* **WORK ITEM**: Within the entries below, find the portion that opens with the line containing "cument in writing identifying the specific" and closes with the line containing "RECENT POSTS". Retype that portion exactly and only.

* **ENTRIES SHOWN**:
Segment Open
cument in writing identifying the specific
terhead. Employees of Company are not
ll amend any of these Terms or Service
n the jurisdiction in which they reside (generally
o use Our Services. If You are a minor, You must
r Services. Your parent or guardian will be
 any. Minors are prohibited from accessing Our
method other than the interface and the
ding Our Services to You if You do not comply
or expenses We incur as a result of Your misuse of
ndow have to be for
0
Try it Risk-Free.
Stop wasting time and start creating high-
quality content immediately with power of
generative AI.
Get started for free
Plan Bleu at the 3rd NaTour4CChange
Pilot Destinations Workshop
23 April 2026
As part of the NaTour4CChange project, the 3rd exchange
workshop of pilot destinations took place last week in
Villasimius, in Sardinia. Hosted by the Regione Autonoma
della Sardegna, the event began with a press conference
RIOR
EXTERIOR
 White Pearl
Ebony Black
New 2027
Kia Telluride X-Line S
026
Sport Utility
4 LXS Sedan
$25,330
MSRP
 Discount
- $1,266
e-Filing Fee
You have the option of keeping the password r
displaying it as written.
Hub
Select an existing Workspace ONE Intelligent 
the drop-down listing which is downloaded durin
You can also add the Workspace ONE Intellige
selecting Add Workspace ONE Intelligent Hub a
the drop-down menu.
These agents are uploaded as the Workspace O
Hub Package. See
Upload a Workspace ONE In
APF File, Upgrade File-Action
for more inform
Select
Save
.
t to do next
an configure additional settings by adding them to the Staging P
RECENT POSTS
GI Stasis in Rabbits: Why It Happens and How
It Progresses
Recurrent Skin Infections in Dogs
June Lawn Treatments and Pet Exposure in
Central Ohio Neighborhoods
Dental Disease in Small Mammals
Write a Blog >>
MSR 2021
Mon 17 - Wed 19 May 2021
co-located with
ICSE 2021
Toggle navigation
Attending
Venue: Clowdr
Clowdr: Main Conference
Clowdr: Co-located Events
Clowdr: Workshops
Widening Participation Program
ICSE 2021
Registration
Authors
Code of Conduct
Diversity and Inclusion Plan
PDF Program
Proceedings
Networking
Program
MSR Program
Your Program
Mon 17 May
Segment Closed
Segment Open
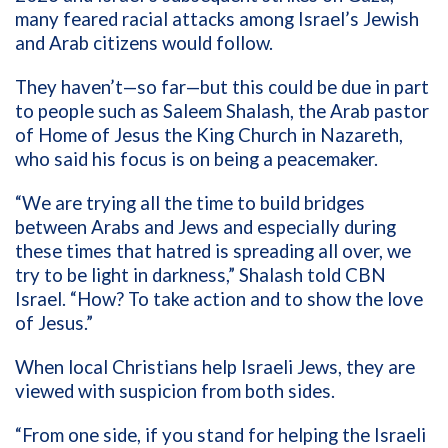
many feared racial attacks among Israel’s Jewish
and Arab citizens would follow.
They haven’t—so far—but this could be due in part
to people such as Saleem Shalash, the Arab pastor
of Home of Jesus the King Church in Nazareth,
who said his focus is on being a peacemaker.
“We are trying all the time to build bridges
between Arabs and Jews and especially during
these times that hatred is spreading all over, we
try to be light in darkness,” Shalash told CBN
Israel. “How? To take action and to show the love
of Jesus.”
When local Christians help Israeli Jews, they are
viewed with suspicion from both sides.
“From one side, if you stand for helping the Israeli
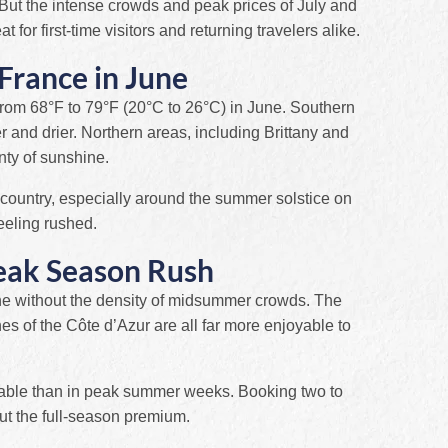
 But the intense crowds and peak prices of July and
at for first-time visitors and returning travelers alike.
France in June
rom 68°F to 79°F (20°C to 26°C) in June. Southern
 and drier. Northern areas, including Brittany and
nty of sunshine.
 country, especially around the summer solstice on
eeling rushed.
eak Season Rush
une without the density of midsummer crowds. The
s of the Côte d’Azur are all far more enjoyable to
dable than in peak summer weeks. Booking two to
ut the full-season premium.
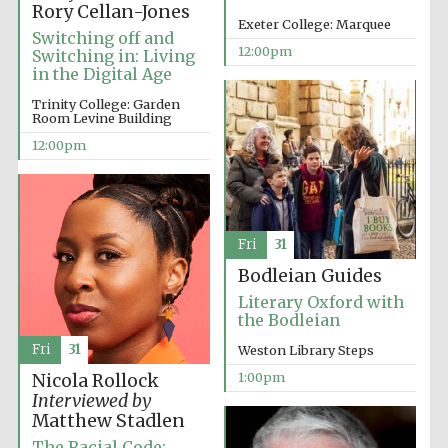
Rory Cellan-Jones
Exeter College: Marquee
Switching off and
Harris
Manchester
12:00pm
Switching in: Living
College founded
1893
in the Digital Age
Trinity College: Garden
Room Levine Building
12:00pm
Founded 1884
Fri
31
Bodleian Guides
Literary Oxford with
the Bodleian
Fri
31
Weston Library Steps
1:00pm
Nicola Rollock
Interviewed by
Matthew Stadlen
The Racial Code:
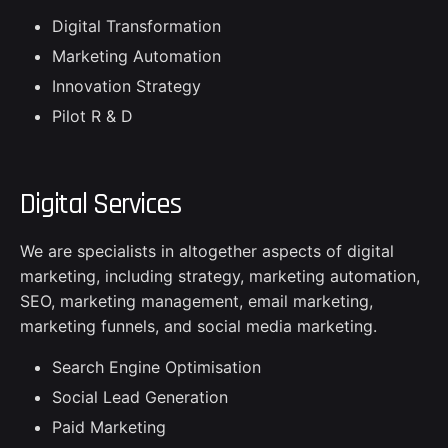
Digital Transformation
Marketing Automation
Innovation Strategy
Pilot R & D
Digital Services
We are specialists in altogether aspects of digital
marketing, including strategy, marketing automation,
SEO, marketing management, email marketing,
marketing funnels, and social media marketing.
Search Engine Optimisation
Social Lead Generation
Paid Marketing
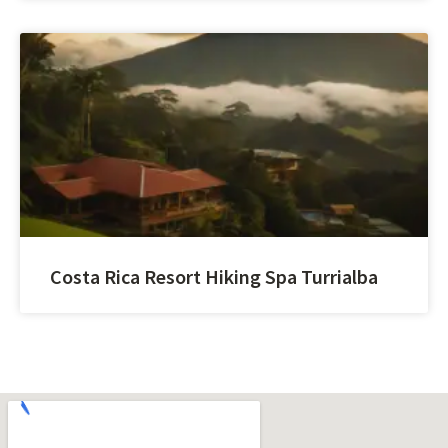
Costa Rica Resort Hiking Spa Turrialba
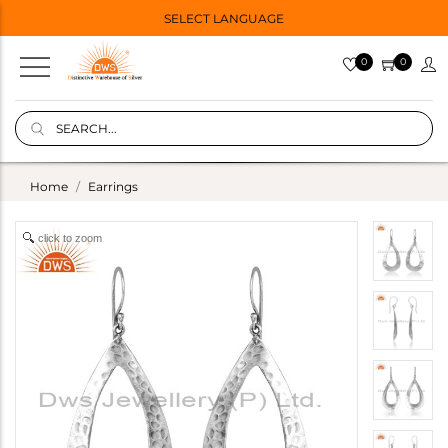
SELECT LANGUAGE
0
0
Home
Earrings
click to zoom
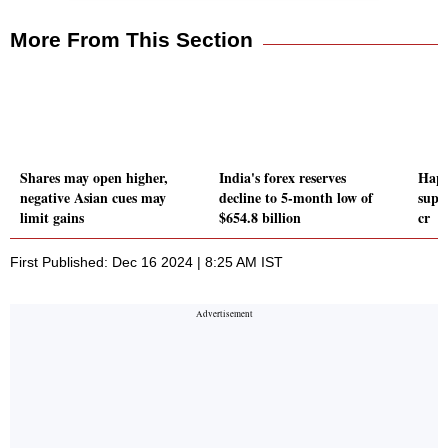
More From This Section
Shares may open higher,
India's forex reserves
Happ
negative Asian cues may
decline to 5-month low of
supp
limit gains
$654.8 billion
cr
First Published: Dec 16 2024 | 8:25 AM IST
Segment Closed
* **EXPECTED OUTPUT**:
cument in writing identifying the specific
terhead. Employees of Company are not
ll amend any of these Terms or Service
n the jurisdiction in which they reside (generally
o use Our Services. If You are a minor, You must
r Services. Your parent or guardian will be
 any. Minors are prohibited from accessing Our
method other than the interface and the
ding Our Services to You if You do not comply
or expenses We incur as a result of Your misuse of
ndow have to be for
0
Try it Risk-Free.
Stop wasting time and start creating high-
quality content immediately with power of
generative AI.
Get started for free
Plan Bleu at the 3rd NaTour4CChange
Pilot Destinations Workshop
23 April 2026
As part of the NaTour4CChange project, the 3rd exchange
workshop of pilot destinations took place last week in
Villasimius, in Sardinia. Hosted by the Regione Autonoma
della Sardegna, the event began with a press conference
RIOR
EXTERIOR
 White Pearl
Ebony Black
New 2027
Kia Telluride X-Line S
026
Sport Utility
4 LXS Sedan
$25,330
MSRP
 Discount
- $1,266
e-Filing Fee
You have the option of keeping the password r
displaying it as written.
Hub
Select an existing Workspace ONE Intelligent 
the drop-down listing which is downloaded durin
You can also add the Workspace ONE Intellige
selecting Add Workspace ONE Intelligent Hub a
the drop-down menu.
These agents are uploaded as the Workspace O
Hub Package. See
Upload a Workspace ONE In
APF File, Upgrade File-Action
for more inform
Select
Save
.
t to do next
an configure additional settings by adding them to the Staging P
RECENT POSTS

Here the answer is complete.